By taking a look at Singapore’s corporate tax policy it is possible to understand one of the many
factors that contribute to Singapore’s popularity with entrepreneurs.
Corporate Tax in Singapore
In Singapore, foreign and local companies pay tax equally. This may sound unfavourable at first
glance but in fact, Singapore favours its own businesses as it does offshore companies, thus the
entrepreneurial culture that exists within Singapore.
In Singapore companies are taxed on all income sourced in Singapore or remitted into Singapore.
What this means is a company that is incorporated in Singapore but does most of its business with
other Asian countries and receives its income overseas, is legally not liable to tax in Singapore.

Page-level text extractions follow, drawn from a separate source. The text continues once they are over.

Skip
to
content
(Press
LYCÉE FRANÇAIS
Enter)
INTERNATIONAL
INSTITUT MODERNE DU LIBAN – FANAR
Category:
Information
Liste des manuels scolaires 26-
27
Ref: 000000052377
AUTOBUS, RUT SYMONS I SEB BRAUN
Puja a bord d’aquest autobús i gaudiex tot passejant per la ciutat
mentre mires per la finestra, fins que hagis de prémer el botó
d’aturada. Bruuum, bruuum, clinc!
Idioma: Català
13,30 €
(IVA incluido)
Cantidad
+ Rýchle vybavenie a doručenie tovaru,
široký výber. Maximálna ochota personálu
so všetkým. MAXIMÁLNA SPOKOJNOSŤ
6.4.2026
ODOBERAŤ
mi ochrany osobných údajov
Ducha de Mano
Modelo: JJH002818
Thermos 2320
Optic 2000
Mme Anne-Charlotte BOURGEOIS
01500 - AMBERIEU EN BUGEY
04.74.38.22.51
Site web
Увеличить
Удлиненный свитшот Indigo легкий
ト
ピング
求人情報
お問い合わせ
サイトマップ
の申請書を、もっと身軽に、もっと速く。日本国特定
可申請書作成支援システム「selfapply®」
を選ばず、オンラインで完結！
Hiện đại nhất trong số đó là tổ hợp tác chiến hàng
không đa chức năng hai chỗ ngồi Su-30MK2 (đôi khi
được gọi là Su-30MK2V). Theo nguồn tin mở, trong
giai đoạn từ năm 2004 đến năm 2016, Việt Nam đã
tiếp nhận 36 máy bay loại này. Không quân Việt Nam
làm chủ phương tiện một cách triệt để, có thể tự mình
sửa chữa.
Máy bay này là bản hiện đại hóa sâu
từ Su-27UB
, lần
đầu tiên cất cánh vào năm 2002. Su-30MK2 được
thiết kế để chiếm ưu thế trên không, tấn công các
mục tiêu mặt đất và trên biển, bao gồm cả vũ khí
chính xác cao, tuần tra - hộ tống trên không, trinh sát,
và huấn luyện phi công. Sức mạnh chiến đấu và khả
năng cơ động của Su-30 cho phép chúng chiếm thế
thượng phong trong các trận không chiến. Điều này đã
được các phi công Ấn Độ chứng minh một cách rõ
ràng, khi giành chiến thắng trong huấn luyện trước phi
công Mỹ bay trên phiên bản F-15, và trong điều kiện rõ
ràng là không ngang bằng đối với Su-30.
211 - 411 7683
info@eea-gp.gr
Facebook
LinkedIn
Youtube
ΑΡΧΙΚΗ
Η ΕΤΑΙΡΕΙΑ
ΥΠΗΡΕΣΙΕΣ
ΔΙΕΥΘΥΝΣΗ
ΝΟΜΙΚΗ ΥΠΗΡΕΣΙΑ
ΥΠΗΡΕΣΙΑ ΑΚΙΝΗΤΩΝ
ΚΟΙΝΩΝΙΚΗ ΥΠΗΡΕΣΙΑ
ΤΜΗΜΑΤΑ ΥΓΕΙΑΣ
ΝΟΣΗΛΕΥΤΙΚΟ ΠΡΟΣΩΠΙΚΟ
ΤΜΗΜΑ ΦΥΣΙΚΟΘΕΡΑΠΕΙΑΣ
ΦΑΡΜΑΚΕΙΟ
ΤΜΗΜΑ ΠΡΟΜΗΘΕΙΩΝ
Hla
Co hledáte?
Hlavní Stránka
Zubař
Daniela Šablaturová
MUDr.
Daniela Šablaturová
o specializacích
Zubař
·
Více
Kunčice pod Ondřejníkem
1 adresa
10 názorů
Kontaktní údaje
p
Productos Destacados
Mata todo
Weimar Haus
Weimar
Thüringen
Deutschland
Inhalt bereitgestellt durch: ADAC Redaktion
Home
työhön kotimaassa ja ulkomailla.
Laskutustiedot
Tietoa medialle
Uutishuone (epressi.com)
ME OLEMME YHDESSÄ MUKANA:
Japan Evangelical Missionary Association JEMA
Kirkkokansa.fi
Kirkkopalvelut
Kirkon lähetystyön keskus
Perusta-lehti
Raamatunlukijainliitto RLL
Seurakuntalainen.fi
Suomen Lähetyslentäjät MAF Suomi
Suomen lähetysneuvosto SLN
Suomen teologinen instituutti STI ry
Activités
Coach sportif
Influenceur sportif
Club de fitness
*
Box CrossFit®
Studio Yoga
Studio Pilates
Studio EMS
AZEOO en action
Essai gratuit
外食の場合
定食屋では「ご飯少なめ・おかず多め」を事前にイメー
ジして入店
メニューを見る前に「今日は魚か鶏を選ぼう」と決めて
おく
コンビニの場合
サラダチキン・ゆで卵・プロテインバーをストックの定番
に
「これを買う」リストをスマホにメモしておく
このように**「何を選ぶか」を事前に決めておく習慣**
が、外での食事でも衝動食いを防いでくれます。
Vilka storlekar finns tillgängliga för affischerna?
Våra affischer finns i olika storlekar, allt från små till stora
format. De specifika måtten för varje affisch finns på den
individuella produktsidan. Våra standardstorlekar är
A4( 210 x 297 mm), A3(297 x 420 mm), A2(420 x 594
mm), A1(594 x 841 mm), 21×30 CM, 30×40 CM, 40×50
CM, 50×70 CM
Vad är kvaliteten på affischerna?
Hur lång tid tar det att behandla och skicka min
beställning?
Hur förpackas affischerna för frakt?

Business transactions are often more complicated and for that reason it is recommended to seek
assistance from a professional services firm that is experienced in Singapore tax policy, in order to
ensure compliance with the law.
The general corporate tax rates that apply in Singapore are as follows. - It should be noted,
however, that substantial tax benefits exist for entrepreneurs and start-ups that will be explained
later in the article.
In 2010 Singapore’s corporate tax rate was reduced from 18% to 17%. The tax is charged in blocks,
dependent on the amount of income received. The first S$10,000 of income is taxed at a small rate
of 4.5%. The next S$290,000 of profits is charged at 8.5% and thereafter, all income is charged at
17%. Therefore, a small company that makes S$8,000 in 2010 will be taxed a mere S$360. A
medium sized company that makes S$250,000 in 2010 will be taxed a total of S$20,850, an
effective rate of 8.34%. A larger company making S$1 million in 2010 will be taxed a total of
S$144,100, an effective rate of 14.41%.
Over the years Singapore has also gained a lot of respect from entrepreneurs specifically, as its
corporate tax policy accommodates to the general issues and needs of most newly incorporated
companies.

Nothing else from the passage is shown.